Wiktor Kułakow, żużlowiec Zdunek Wybrzeże Gdańsk: Na razie nie ma dużych zakłóceń. Wszystkie siłownie są otwarte, z zachowaniem zasad bezpieczeństwa. Nie ma dzięki temu żadnych problemów, by trenować. Są jakieś ograniczenia w kontekście godzin otwarcia basenów, ale jak się wszystko odpowiednio zorganizuje, można chodzić również na nie.

A jakie macie inne obostrzenia? Dużo się zmieniło?

Na pewno się dużo zmieniło, bo niektóre miejsca, jak choćby kina, mają wymuszone skrócone godziny otwarcia i może wejść do nich mniej osób. Restrykcje są jednak mniejsze niż w Polsce i w innych europejskich krajach, co w niektórych sytuacjach mnie dziwi. W Moskwie i w innych większych miastach może jest to bardziej pilnowane, jednak w Togliatti już niekoniecznie.

Jakiego rodzaju treningi pan wykonuje, by najlepiej przygotować się do sezonu?

Przygotowuję się w różny sposób, zarówno na siłowni, jak i na zewnątrz, gdy tylko jest na to czas.
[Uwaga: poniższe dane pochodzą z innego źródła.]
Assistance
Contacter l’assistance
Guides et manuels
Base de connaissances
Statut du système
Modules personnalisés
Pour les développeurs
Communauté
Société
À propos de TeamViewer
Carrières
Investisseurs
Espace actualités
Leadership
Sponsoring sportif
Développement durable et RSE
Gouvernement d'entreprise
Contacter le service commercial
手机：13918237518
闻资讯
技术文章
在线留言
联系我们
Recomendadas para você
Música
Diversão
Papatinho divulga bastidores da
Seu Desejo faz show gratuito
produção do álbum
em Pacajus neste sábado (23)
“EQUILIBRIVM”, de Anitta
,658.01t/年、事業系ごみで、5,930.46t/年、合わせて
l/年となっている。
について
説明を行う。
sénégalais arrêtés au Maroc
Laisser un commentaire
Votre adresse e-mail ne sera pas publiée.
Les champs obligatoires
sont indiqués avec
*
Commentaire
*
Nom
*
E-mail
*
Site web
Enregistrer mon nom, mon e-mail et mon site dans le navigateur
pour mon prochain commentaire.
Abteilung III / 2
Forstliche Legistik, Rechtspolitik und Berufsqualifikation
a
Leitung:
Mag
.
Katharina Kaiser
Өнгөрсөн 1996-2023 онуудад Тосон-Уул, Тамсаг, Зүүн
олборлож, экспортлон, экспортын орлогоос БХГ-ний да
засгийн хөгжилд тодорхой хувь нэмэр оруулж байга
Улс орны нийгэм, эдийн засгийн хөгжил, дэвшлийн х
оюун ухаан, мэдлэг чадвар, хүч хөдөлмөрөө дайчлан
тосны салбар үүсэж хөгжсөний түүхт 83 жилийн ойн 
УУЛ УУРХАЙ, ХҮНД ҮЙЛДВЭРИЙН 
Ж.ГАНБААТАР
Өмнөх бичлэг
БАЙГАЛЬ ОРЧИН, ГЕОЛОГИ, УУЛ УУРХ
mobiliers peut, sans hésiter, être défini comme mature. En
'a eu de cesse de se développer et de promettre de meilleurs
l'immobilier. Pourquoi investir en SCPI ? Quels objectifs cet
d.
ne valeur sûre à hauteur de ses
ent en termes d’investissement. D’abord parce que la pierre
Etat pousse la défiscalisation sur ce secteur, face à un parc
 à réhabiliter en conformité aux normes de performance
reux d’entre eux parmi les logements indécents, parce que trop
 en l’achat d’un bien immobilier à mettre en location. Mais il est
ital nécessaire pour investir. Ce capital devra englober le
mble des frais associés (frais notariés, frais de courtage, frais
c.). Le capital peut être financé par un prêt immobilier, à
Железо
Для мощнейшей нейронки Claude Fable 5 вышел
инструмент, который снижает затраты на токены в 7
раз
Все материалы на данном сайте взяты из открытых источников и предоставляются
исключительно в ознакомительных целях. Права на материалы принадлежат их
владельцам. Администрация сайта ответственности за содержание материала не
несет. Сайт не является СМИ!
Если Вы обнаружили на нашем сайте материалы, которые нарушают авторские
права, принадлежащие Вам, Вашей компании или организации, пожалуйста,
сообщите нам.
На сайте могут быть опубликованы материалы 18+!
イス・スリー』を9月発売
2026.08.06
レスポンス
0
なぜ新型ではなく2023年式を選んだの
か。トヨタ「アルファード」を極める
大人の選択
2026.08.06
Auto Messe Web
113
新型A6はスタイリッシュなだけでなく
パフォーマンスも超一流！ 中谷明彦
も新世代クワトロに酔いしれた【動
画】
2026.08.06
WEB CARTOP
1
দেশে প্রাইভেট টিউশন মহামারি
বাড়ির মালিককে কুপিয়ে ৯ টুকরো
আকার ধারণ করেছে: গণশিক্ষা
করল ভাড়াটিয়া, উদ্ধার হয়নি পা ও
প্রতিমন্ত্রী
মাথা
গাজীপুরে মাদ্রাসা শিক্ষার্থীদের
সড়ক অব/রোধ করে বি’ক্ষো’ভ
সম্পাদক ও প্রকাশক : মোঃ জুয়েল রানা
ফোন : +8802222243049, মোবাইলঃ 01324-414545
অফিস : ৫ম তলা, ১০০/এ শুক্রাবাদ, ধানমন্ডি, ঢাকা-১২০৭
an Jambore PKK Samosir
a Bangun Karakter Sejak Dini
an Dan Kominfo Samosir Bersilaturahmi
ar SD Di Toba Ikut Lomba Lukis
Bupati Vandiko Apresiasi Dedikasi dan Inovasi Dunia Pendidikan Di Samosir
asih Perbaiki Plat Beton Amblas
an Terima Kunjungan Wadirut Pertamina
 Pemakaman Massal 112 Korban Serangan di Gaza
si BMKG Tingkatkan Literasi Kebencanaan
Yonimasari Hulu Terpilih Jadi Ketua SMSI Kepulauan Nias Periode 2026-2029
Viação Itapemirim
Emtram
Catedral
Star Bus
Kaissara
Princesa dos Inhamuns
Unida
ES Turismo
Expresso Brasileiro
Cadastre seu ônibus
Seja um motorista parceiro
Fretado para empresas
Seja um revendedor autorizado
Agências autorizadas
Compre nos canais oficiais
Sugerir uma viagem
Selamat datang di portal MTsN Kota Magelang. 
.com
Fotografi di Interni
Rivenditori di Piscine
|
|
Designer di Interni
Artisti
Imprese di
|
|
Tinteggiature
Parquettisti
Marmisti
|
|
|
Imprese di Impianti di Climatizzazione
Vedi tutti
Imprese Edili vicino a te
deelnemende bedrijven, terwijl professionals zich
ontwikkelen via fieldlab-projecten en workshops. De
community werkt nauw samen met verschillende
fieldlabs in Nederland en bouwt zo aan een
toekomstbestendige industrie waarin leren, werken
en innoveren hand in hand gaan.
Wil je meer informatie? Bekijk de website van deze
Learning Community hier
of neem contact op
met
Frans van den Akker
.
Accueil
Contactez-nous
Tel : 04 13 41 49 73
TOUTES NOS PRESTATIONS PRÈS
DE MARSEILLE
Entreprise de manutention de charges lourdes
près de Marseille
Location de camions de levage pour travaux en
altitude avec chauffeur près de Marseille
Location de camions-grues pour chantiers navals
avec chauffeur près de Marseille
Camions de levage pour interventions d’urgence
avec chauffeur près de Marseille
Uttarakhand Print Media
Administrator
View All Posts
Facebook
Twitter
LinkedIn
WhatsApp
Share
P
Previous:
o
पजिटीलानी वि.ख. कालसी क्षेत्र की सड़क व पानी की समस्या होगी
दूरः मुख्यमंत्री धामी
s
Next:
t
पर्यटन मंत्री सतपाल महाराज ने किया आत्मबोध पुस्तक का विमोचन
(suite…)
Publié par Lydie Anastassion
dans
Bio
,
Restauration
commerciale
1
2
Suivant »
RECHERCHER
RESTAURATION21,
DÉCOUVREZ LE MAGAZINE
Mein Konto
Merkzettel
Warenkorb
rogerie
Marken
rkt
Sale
Jeśli chodzi o aktywności poza żużlem, to najbardziej lubię trenować na motocrossie.

W Rosji jest popularny ice speedway. Czy również próbuje się pan w tej odmianie żużla?

Nie, nie próbowałem. Generalnie kiedyś miałem jedno zapytanie ze strony jednego klubów, ale nie chcę iść w ice speedway. To zupełnie inna dyscyplina.

A jak wygląda kwestia rozgrywek ligowych w waszym kraju? Czy jest szansa na więcej ośrodków, które wystawią drużynę w lidze?

Przyznam, że nie mamy jeszcze kompleksowych informacji dotyczących 2021 roku. Przygotowany został kalendarz, jednak wszystko będzie zależne od sytuacji związanej z koronawirusem. Na razie informacje są takie, że będzie to, co było, czyli cztery zespoły w lidze i nie widzę szansa na to, by inny ośrodek dołączył do rozgrywek. Były takie plany w Saławacie, ale są tam problemy ze stadionem.

W Polsce od kilku dni straszy się syberyjskimi mrozami, obecnie temperatura spadła nieco poniżej 0 stopni Celsjusza, jednak wielkich mrozów nie ma. Jak jest u pana w Rosji?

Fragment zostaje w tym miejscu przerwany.